In his book, Creating Cultures of Thinking, Ron Ritchhart writes, "I define the culture of schools as a group of people enacting a story. The story concerns the relationship between teachers, students, and the art of learning. Everyone is a player in this story, acting in a way that reinforces the story and makes it reality."
The parents who send their students to our school tell and reinforce a story. As a parent myself, I stand on sidelines, bring treats for cast parties, and wear lots of t-shirts. By the time students come to us in high school, they have had countless models of caring and action in their lives. Just last week, a few of us from school spent an evening at a parent social hosted and organized by the Na 'Ohana Pueo parent association.
Above: The NOP celebrates the Pueo parents beginning their final flight!
Above: Assistant Principal Christel McGuigan and NOP Officer Annie Yokoyama present a special prize drawing.
Above: Parents socialize at Medici's.
In addition to making and renewing friendships, this event was a powerful transmission of school culture. We honor and support one another. The story of the parent community at this event was clear--we are in this together and we believe strong connections with each other will ultimately make a better school for our children.
On Friday, as students began a four-day weekend, our teachers continued a now long-standing tradition of gathering together as one school faculty. Teachers from pre-school through 12th grade met in groups they helped create to talk about what is most meaningful to them. This was the first of the four "Professional Learning" days I wrote about in an earlier blog. And it was marvelous...

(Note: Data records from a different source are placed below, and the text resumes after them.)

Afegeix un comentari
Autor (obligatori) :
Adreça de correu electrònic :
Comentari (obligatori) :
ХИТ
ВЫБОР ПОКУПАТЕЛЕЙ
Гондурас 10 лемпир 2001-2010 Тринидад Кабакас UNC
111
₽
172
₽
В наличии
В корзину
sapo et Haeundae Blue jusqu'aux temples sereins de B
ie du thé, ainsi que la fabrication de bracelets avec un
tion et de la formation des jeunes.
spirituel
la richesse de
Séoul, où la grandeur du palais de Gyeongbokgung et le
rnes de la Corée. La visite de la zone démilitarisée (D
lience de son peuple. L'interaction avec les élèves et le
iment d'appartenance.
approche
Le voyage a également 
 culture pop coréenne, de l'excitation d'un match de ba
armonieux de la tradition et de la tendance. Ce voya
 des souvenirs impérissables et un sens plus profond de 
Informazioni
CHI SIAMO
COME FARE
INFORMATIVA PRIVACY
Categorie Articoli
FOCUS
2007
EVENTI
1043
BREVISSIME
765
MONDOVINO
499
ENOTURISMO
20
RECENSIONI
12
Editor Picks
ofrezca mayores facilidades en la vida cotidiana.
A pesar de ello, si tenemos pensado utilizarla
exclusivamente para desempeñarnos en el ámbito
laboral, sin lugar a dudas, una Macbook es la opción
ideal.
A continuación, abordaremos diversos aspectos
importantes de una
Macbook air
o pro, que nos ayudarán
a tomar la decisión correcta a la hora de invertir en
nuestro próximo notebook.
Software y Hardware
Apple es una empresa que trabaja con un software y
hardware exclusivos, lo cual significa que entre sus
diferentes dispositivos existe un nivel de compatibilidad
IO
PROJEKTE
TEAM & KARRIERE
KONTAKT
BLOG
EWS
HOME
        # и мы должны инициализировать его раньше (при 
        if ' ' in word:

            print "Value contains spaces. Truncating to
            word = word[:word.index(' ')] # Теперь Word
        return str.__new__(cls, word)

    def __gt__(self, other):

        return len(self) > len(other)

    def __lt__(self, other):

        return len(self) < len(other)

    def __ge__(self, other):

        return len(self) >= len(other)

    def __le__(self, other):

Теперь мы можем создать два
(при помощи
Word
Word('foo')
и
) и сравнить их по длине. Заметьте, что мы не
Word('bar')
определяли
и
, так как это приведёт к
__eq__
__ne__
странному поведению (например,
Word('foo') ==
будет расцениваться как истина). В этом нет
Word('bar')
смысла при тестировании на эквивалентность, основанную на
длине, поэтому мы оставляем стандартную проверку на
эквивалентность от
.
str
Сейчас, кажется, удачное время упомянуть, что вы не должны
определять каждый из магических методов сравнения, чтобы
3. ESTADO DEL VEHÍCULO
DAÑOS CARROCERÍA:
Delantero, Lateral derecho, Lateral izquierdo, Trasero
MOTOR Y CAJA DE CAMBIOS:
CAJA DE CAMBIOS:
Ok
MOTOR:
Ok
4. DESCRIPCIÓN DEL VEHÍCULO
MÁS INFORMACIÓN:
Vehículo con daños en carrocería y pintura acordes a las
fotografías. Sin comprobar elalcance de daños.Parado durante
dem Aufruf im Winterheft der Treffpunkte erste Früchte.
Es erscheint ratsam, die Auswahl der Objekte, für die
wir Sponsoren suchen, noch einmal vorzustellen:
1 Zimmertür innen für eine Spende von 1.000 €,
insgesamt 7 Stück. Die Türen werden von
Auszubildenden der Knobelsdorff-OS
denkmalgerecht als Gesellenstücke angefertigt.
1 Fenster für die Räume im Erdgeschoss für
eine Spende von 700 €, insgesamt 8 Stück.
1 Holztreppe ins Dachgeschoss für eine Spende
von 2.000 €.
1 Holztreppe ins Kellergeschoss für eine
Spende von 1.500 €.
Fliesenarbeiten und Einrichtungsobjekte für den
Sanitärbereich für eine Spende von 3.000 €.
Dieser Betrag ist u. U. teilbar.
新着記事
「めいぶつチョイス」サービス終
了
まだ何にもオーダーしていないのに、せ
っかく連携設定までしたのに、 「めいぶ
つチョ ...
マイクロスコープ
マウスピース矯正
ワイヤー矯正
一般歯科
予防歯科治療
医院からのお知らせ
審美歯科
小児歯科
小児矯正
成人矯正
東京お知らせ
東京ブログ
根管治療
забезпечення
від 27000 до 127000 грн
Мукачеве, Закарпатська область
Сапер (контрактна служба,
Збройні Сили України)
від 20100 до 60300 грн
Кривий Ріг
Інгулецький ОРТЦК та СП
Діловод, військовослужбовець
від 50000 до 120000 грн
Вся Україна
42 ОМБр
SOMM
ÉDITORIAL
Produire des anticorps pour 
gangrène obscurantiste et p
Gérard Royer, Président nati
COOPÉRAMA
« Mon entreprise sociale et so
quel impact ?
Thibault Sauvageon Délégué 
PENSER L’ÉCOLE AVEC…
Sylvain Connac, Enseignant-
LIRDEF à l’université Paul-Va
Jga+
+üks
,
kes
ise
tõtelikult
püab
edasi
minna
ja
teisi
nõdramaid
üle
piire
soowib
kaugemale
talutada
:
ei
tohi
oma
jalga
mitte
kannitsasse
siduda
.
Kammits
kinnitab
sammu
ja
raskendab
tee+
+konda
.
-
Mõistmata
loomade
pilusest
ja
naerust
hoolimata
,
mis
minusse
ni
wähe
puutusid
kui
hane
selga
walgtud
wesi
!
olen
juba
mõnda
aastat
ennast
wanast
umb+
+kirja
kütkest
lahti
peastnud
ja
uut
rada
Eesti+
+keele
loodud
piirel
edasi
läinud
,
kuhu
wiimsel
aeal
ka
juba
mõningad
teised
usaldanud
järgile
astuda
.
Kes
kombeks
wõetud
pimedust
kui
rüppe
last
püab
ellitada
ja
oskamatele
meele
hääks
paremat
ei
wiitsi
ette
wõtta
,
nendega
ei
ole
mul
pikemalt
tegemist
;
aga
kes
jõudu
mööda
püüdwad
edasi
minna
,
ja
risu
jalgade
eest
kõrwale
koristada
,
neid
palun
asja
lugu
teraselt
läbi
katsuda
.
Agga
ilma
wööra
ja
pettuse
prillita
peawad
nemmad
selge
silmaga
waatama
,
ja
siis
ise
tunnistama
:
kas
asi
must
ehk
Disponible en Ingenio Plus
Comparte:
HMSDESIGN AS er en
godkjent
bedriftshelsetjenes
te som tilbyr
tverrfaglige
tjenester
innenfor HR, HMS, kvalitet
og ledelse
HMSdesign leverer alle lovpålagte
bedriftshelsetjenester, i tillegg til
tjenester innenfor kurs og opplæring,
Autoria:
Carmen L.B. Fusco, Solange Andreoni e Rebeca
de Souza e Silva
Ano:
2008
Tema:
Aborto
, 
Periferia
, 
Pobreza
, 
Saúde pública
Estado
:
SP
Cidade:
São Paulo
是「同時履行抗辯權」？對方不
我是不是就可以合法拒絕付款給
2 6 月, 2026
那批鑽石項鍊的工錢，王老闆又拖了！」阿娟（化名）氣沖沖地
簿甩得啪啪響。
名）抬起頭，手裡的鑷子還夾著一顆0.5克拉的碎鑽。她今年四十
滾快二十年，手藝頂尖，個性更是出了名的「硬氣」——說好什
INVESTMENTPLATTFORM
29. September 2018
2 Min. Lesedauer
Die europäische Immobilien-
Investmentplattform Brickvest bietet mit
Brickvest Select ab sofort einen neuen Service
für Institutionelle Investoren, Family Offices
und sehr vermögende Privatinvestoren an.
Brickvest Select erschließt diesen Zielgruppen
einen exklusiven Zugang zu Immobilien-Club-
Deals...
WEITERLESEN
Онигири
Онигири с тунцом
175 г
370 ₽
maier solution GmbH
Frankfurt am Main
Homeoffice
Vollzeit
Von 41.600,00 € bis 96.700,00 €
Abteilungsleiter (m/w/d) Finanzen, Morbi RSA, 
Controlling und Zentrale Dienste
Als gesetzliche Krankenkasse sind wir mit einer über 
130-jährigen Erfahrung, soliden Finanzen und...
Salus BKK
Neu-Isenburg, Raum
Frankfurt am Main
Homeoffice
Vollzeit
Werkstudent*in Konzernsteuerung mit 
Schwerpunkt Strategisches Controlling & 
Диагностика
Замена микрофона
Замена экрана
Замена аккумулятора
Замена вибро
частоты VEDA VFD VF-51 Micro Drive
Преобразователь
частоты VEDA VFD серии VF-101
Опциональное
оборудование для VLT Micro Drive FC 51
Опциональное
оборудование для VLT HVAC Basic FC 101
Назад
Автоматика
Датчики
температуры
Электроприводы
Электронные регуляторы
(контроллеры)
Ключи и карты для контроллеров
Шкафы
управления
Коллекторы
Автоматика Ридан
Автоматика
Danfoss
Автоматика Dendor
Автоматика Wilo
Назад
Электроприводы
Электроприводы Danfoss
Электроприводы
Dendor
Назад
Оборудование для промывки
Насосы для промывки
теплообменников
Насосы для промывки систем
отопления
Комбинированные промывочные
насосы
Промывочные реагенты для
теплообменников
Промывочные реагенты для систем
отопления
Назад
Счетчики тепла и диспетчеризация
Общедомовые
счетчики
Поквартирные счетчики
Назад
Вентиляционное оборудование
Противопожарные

Above: teachers designing their own peer-visitation protocol.
Above: teachers participate in a "conflict resolution" simulation on international relations and discuss how it applies to other situations.
Above: a peek at the teacher-generated sessions for our afternoon "Un-Conference."
Our faculty are telling and living the story of learning as models and participants. Their culture joins with the parent and student culture to make our "school culture" a powerful one.
When measuring the impact of parents and teachers, Ritchhart quotes one of our prominent educational theorists, Russian psychologist Lev Vygotsky: "Children grow into the intellectual life of those around them." As a community, we model for our keiki a life of caring, collaboration, and action. The beautiful young people who emerge from that culture are why we all do what we do!